Since Atlas is a fairly large and complex project, one article was definitely not enough to explore all of its capabilities. Building on the previous article, we will explore classifications and glossary, the REST API, and two more sources of lineage information (Spark and Kafka).
Classification
Let's start with classification. In our previous example we created some Hive tables containing information about people and their documents, and now we'll put ourselves in the shoes of a data steward: How can we describe the data contained in a table, or even in a single column? How can we explain that some data should not be visible to everybody, or that their value is higher, or that they are covered by a SLA?
Let's take the people
table we created before, which looks like the following:
| name | surname | age | person_id |
|------|---------|-----|-----------|
| Jane | Doe | 22 | 3 |
| John | Smith | 30 | 1 |
...
We might want to say that this table contains personally identifying information (PII), so that other teams can create policies to control the access to such information. In Atlas, doing this is a matter of creating the classification itself:
and assigning it to the items we want to classify:
An interesting thing we will see is that this classification automatically extends to the joined
table, and that is where Atlas really shines: the classification is propagated thanks to the lineage information that relates all these tables.
Let's create another classification, External
, with a Group
string attribute:
This classification is meant to capture the provenance of a certain dataset, and for this reason it is not to be automatically propagated through the lineage (if a certain group is responsible for a dataset, it is not necessarily responsible for derived data). We can prevent the propagation of a classification by clicking on the "Propagate" checkbox when assigning the classification to an item:
Glossary
We have seen how to classify the metadata and how the classifications take advantage of lineage information. What if we want to attach tags describing data and metadata according to a specific terminology? In pretty much the same way we have created classifications, we can create one or more glossaries to group together terms and categories.

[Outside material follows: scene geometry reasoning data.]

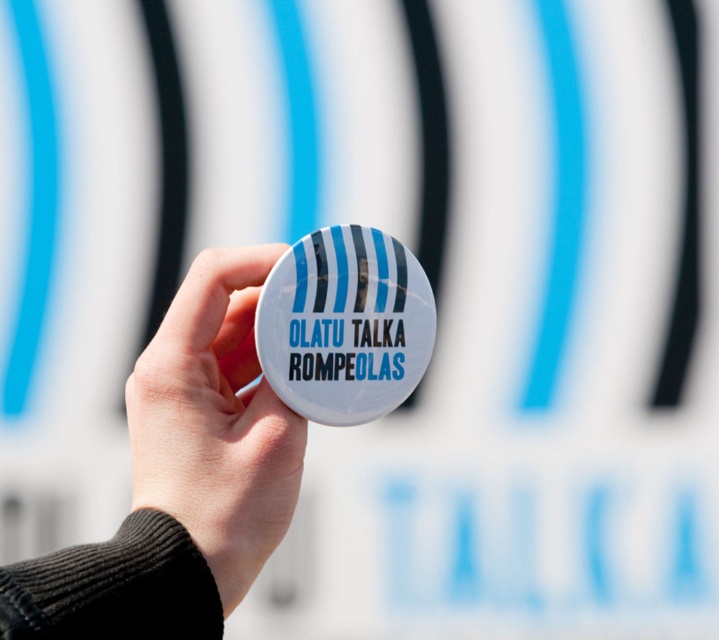 Question: Which of the following is the closest to the observer?

Choices:
 (A) white glossy button at center
 (B) white matte button at center

Answer: (B)

Question: Which of the following is the closest to the observer?

Choices:
 (A) white matte button at center
 (B) white glossy button at center

Answer: (A)

Question: Does white matte button at center come behind white glossy button at center?

Choices:
 (A) no
 (B) yes

Answer: (A)

Question: Is white matte button at center smaller than white glossy button at center?

Choices:
 (A) no
 (B) yes

Answer: (A)

Question: Is white matte button at center thinner than white glossy button at center?

Choices:
 (A) yes
 (B) no

Answer: (B)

In the "Glossary" section we need first of all to create a glossary, for instance Identification
:
Then, we create a category by clicking on the "Terms/Category" selector and selecting "Create category" from the glossary contextual menu:
Now, in the same way, we switch to "Terms" and create the two terms National ID card
and Passport
. If we click on any of the terms, we will see the term's detail page where we can assign classifications and categories. We can even create relationships between terms, for instance to say that a National ID card
is somewhat related to a Passport
via a seeAlso
relation. After this, we can finally assign the terms to any metadata item, for instance to the document
table, by clicking on the plus sign under the "Term" column in the search view:
For further information, the Glossary page on the Atlas website is very detailed and shows some useful examples.
The REST API
Another very strong feature that Atlas offers is its rich REST API. Basically, everything that can be done via the UI can be done via the API as well. A Swagger interactive interface is available on the website for easier exploration; here we will touch on the main sections with a couple examples.
As usual, the following API calls can be performed with any client (curl, Postman, etc.). In the following, every call is run via curl
with JSON as the response content type and with the correct access credentials (which, as a default, are admin / admin
); in other words, an API call such as /api/atlas/v2/types/typedefs
is performed with:
$ curl -u admin:admin -H "Accept: application/json" http://localhost:21000/api/atlas/v2/types/typedefs
If the client is based on the command line, a tool such as json_pp
is recommended in order to pretty-print the JSON response.
Types
To list all entity types:
/api/atlas/v2/types/typedefs
Description of a single type by type name (e.g. hive_table
):
/api/atlas/v2/types/typedef/name/hive_table
Search
Metadata entities can be searched in multiple ways. The basic search endpoint has to be used with at least one parameter, for instance the type name:
/api/atlas/v2/search/basic?typeName=hive_table
or a full-text query:
/api/atlas/v2/search/basic?typeName=hive_table&query=people
or a classification:
/api/atlas/v2/search/basic?classification=PII
If we had deleted any entities (e.g. if we dropped any Hive tables), we would see a few entities with a field "status": "DELETED"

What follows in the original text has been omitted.